- [Task details] Answer with a bare number: the count of lines in the records below that have the word "ANNUELLE".
[[ Material for this exercise open ]]
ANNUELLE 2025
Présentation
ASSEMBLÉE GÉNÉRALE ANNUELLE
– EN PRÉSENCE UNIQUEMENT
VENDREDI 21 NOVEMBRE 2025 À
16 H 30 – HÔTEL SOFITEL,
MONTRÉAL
[[ Material for this exercise closed ]]
[[ Material for this exercise open ]]
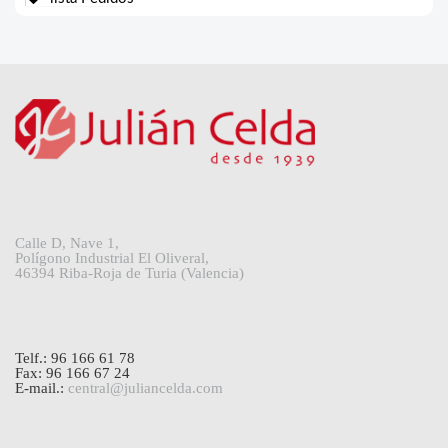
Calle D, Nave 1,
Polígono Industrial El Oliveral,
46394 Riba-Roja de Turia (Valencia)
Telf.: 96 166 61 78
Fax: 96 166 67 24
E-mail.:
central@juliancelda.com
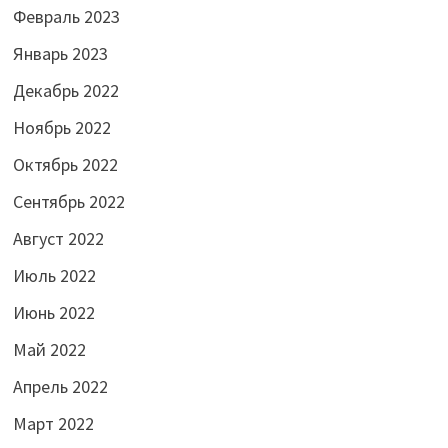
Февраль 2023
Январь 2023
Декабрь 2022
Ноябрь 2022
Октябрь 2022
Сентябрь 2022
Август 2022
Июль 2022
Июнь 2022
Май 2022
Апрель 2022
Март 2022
[[ Material for this exercise closed ]]
- [Exercise result] 2